Vinaya Pitaka (2): The Analysis of Nun’ Rules (Bhikkhuni-vibhanga)

by I. B. Horner | 2014 | 66,469 words | ISBN-13: 9781921842160

The English translation of the Bhikkhuni-vibhanga: the second part of the Suttavibhanga, which itself is the first book of the Pali Vinaya Pitaka, one of the three major ‘baskets’ of Therevada canonical literature. It is a acollection of rules for Buddhist nuns. The English translation of the Vinaya-pitaka (second part, bhikkhuni-vibhanga) contain...

Nuns’ Expiation (Pācittiya) 48

Bi-Pc.48.1.1 BD.3.335 … at Sāvatthī in the Jeta Grove in Anāthapiṇḍika’s monastery. Now at that time the nun Thullanandā, not having given up her dwelling,[1] set out on almstour. Now at that time the nun Thullanandā’s dwelling caught fire. Nuns spoke thus: “Come along, ladies, we are bringing out the things.” Some spoke thus: “Ladies, we will not bring them out; she will make us responsible for[2] everything that is destroyed.” The nun Thullanandā, having come back again to that dwelling, asked the nuns, saying: “Ladies, did you bring out my things?”

“We, lady, did not bring them out.”

The nun Thullanandā … spread it about, saying:

“How can these nuns, when a dwelling is on fire, not bring out the things?” Those who were modest nuns … spread it about, saying:

“How can the lady Thullanandā, not having given up her dwelling, set out on almstour?” …

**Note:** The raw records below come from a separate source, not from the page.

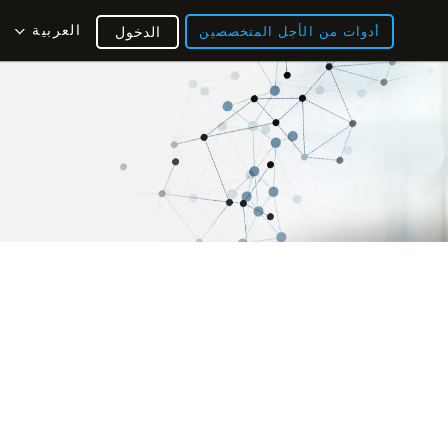
العربية
أدوات من الأجل المتخصصين
الدخول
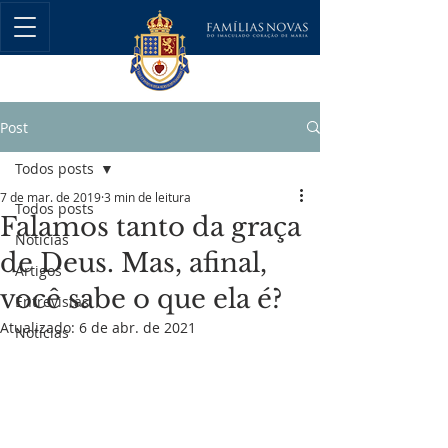
Post
Todos posts
7 de mar. de 2019
3 min de leitura
Todos posts
Falamos tanto da graça
Notícias
de Deus. Mas, afinal,
Artigos
você sabe o que ela é?
Entrevistas
Atualizado:
6 de abr. de 2021
Notícias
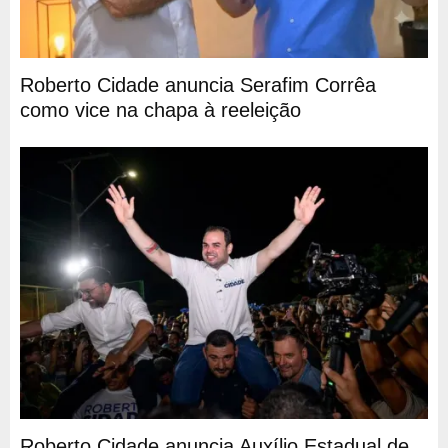
Roberto Cidade anuncia Serafim Corrêa
como vice na chapa à reeleição
Roberto Cidade anuncia Auxílio Estadual de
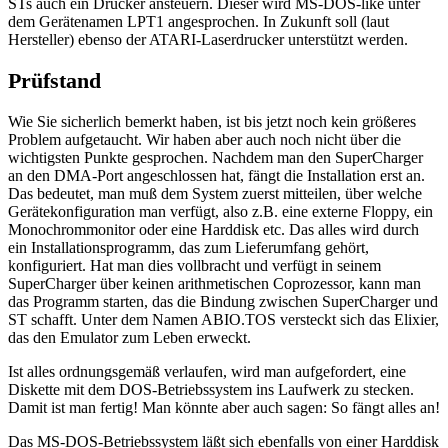
STs auch ein Drucker ansteuern. Dieser wird MS-DOS-like unter
dem Gerätenamen LPT1 angesprochen. In Zukunft soll (laut
Hersteller) ebenso der ATARI-Laserdrucker unterstützt werden.
Prüfstand
Wie Sie sicherlich bemerkt haben, ist bis jetzt noch kein größeres
Problem aufgetaucht. Wir haben aber auch noch nicht über die
wichtigsten Punkte gesprochen. Nachdem man den SuperCharger
an den DMA-Port angeschlossen hat, fängt die Installation erst an.
Das bedeutet, man muß dem System zuerst mitteilen, über welche
Gerätekonfiguration man verfügt, also z.B. eine externe Floppy, ein
Monochrommonitor oder eine Harddisk etc. Das alles wird durch
ein Installationsprogramm, das zum Lieferumfang gehört,
konfiguriert. Hat man dies vollbracht und verfügt in seinem
SuperCharger über keinen arithmetischen Coprozessor, kann man
das Programm starten, das die Bindung zwischen SuperCharger und
ST schafft. Unter dem Namen ABIO.TOS versteckt sich das Elixier,
das den Emulator zum Leben erweckt.
Ist alles ordnungsgemäß verlaufen, wird man aufgefordert, eine
Diskette mit dem DOS-Betriebssystem ins Laufwerk zu stecken.
Damit ist man fertig! Man könnte aber auch sagen: So fängt alles an!
Das MS-DOS-Betriebssystem läßt sich ebenfalls von einer Harddisk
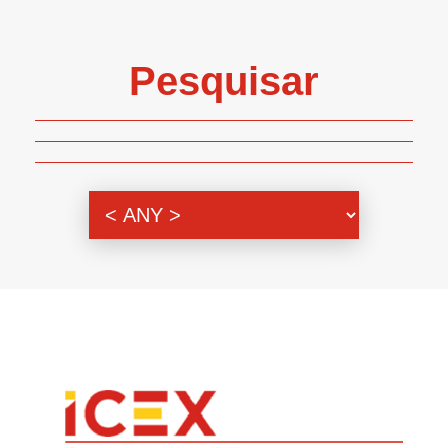
Pesquisar
Genero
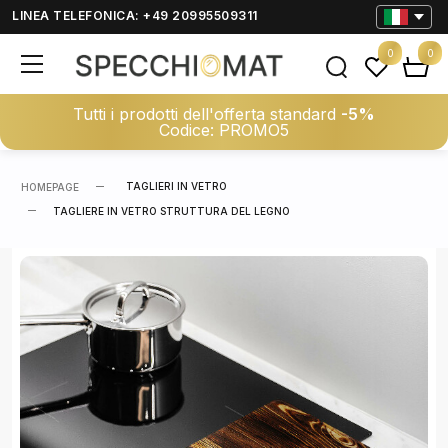
LINEA TELEFONICA: +49 20995509311
0
0
Tutti i prodotti dell'offerta standard
-5%
Codice: PROMO5
TAGLIERI IN VETRO
HOMEPAGE
TAGLIERE IN VETRO STRUTTURA DEL LEGNO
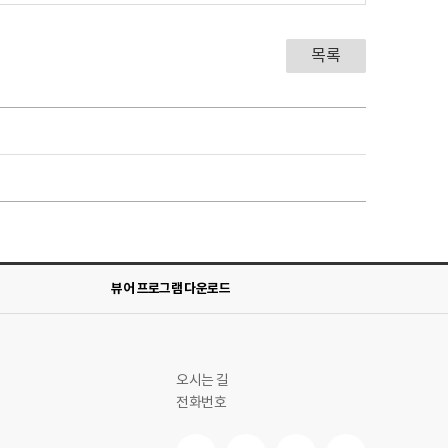
목록
뷰어 프로그램 다운로드
오시는 길
전화번호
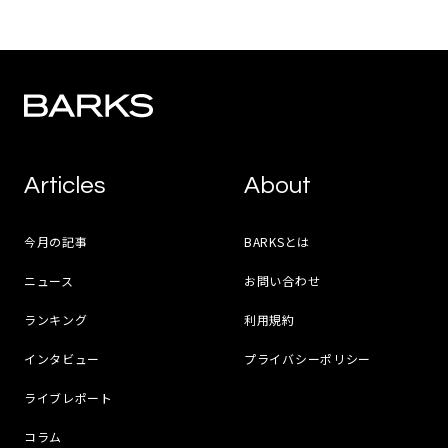
Articles
About
今月の記事
BARKSとは
ニュース
お問い合わせ
ランキング
利用規約
インタビュー
プライバシーポリシー
ライブレポート
コラム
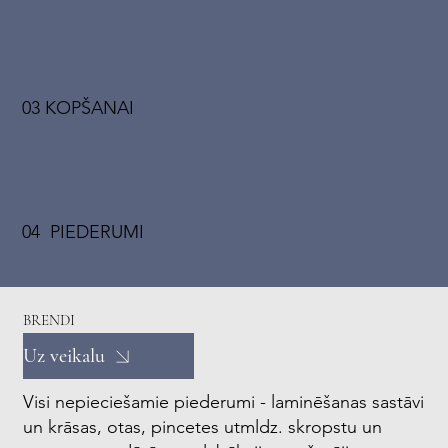
03 KOPŠANAI
04 PIEDERUMI
BRENDI
Uz veikalu
Visi nepieciešamie piederumi - laminēšanas sastāvi
un krāsas, otas, pincetes utmldz. skropstu un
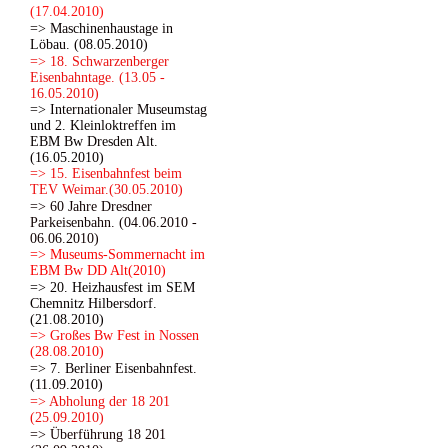
(17.04.2010)
=> Maschinenhaustage in
Löbau. (08.05.2010)
=> 18. Schwarzenberger
Eisenbahntage. (13.05 -
16.05.2010)
=> Internationaler Museumstag
und 2. Kleinloktreffen im
EBM Bw Dresden Alt.
(16.05.2010)
=> 15. Eisenbahnfest beim
TEV Weimar.(30.05.2010)
=> 60 Jahre Dresdner
Parkeisenbahn. (04.06.2010 -
06.06.2010)
=> Museums-Sommernacht im
EBM Bw DD Alt(2010)
=> 20. Heizhausfest im SEM
Chemnitz Hilbersdorf.
(21.08.2010)
=> Großes Bw Fest in Nossen
(28.08.2010)
=> 7. Berliner Eisenbahnfest.
(11.09.2010)
=> Abholung der 18 201
(25.09.2010)
=> Überführung 18 201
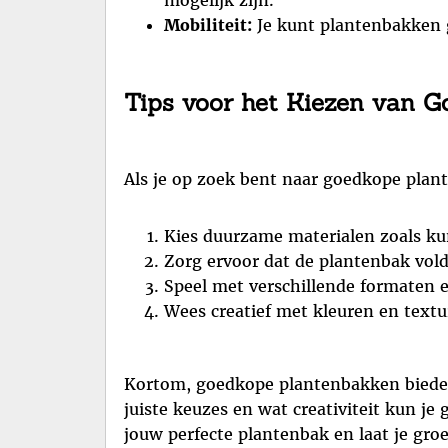
mogelijk zijn.
Mobiliteit:
Je kunt plantenbakken g
Tips voor het Kiezen van 
Als je op zoek bent naar goedkope plan
Kies duurzame materialen zoals kun
Zorg ervoor dat de plantenbak vol
Speel met verschillende formaten 
Wees creatief met kleuren en textu
Kortom, goedkope plantenbakken bieden
juiste keuzes en wat creativiteit kun je
jouw perfecte plantenbak en laat je groe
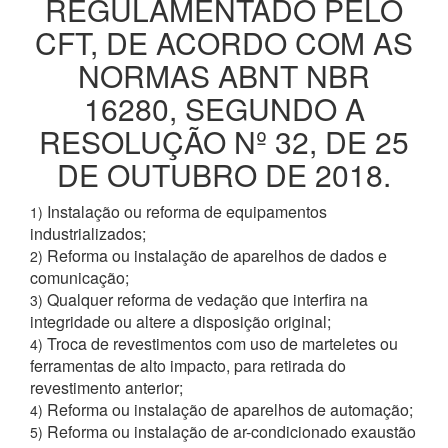
REGULAMENTADO PELO
CFT, DE ACORDO COM AS
NORMAS ABNT NBR
16280, SEGUNDO A
RESOLUÇÃO Nº 32, DE 25
DE OUTUBRO DE 2018.
Instalação ou reforma de equipamentos
1)
industrializados;
Reforma ou instalação de aparelhos de dados e
2)
comunicação;
Qualquer reforma de vedação que interfira na
3)
integridade ou altere a disposição original;
Troca de revestimentos com uso de marteletes ou
4)
ferramentas de alto impacto, para retirada do
revestimento anterior;
Reforma ou instalação de aparelhos de automação;
4)
Reforma ou instalação de ar-condicionado exaustão
5)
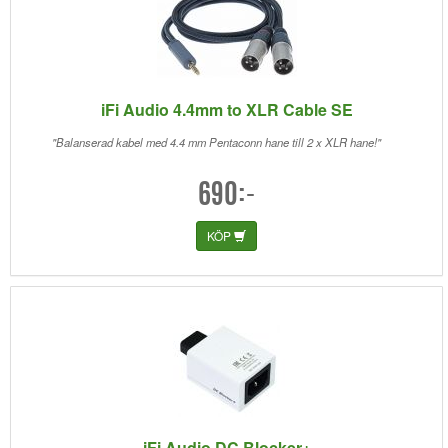
iFi Audio 4.4mm to XLR Cable SE
"Balanserad kabel med 4.4 mm Pentaconn hane till 2 x XLR hane!"
690:-
KÖP
iFi Audio DC Blocker+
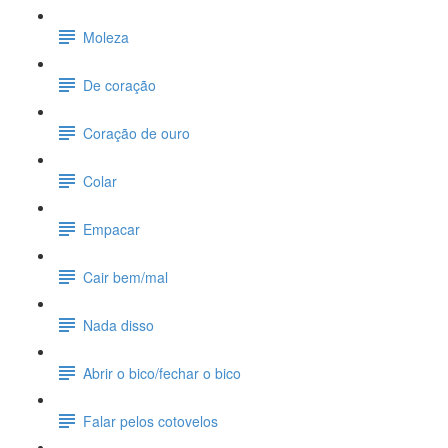
Moleza
De coração
Coração de ouro
Colar
Empacar
Cair bem/mal
Nada disso
Abrir o bico/fechar o bico
Falar pelos cotovelos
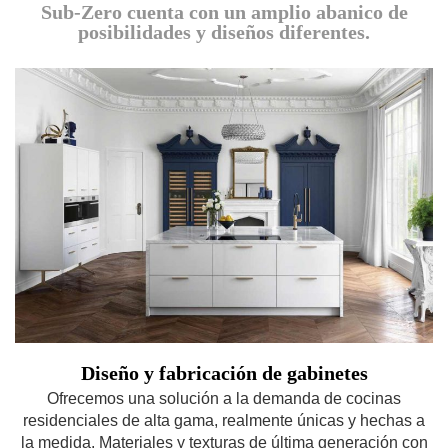
Sub-Zero cuenta con un amplio abanico de
posibilidades y diseños diferentes.
Diseño y fabricación de gabinetes
Ofrecemos una solución a la demanda de cocinas
residenciales de alta gama, realmente únicas y hechas a
la medida. Materiales y texturas de última generación con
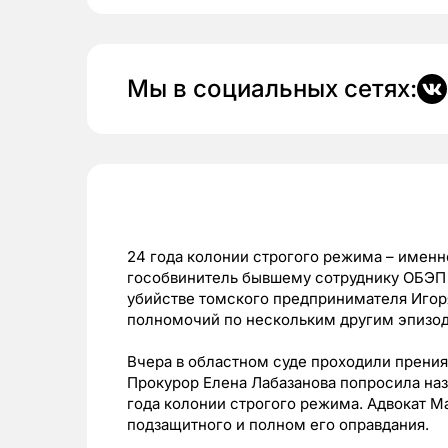
Мы в социальных сетях:
24 года колонии строгого режима – именн
гособвинитель бывшему сотруднику ОБЭП
убийстве томского предпринимателя Игор
полномочий по нескольким другим эпизод
Вчера в областном суде проходили прени
Прокурор Елена Лабазанова попросила наз
года колонии строгого режима. Адвокат М
подзащитного и полном его оправдания.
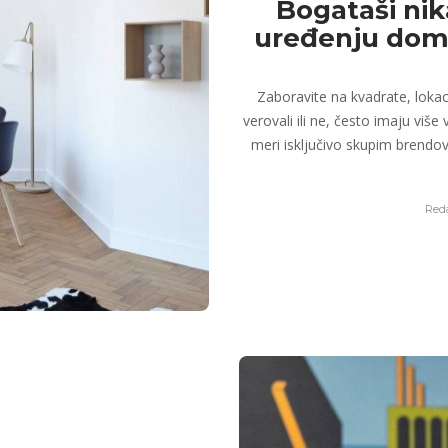
Bogataši nik
uređenju doma
Zaboravite na kvadrate, lokaci
verovali ili ne, često imaju v
meri isključivo skupim brendov
Reda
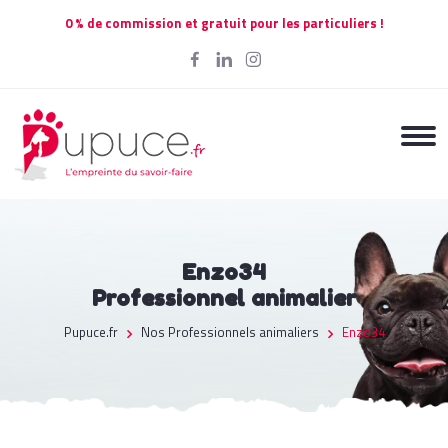
0 % de commission et gratuit pour les particuliers !
Enzo34
Professionnel animalier
Pupuce.fr
Nos Professionnels animaliers
Enzo34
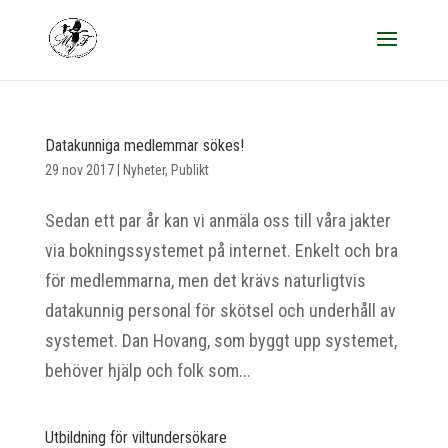
Datakunniga medlemmar sökes!
29 nov 2017
|
Nyheter
,
Publikt
Sedan ett par år kan vi anmäla oss till våra jakter
via bokningssystemet på internet. Enkelt och bra
för medlemmarna, men det krävs naturligtvis
datakunnig personal för skötsel och underhåll av
systemet. Dan Hovang, som byggt upp systemet,
behöver hjälp och folk som...
Utbildning för viltundersökare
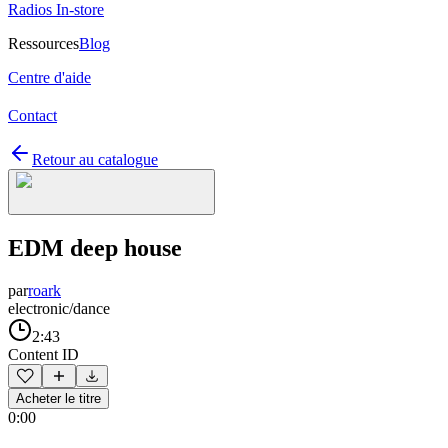
Radios In-store
Ressources
Blog
Centre d'aide
Contact
Retour au catalogue
EDM deep house
par
roark
electronic/dance
2:43
Content ID
Acheter le titre
0:00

“Is it true, as is said, monks, that the nun Thullanandā … set out on almstour?”

“It is true, lord.”

The enlightened one, the lord, rebuked them, saying:

“How, monks, can the nun Thullanandā, not having given up her dwelling, set out on almstour? It is not, monks, for pleasing those who are not (yet) pleased … this rule of training:

Whatever nun, not having given up her dwelling, should set out on almstour, there is an offence of expiation.”[3]


Bi-Pc.48.2.1 BD.3.336 Whatever means: … nun is to be understood in this case.

Dwelling means: it is called fastened by a door.[4]

Not having given up, should set out on almstour means: if, not having given up to a nun or to a probationer or to a female novice, in passing beyond the enclosure of a dwelling that is fenced in, there is an offence of expiation. In passing beyond the precincts of a dwelling that is not fenced in, there is an offence of expiation.


Bi-Pc.48.2.2 If she thinks that it is not given up when it is not given up (and) sets out, there is an offence of expiation. If she is in doubt as to whether it is not given up … If she thinks that it is given up when it is not given up … offence of expiation. If, not having given up what is not fastened by a door, she sets out, there is an offence of wrong-doing. If she thinks that it is not given up when it is given up … If she is in doubt as to whether it is given up, there is an offence of wrong-doing. If she thinks that it is given up when it is given up, there is no offence. Vin.4.305


Bi-Pc.48.2.3 There is no offence if she sets out having given it up; if there is an obstacle; if having looked about she does not get the chance; if she is ill; if there are accidents[5]; if she is mad, if she is the first wrong-doer.

Footnotes and references:

1.

āvasatha.

2.

amhe abhiyuñjissati.

3.

The offence is not in not saving property and helping one another, but in not making proper provision for the cure of property.

4.

Cf. definition of “quarters,” upassaya, at BD.3.312, above.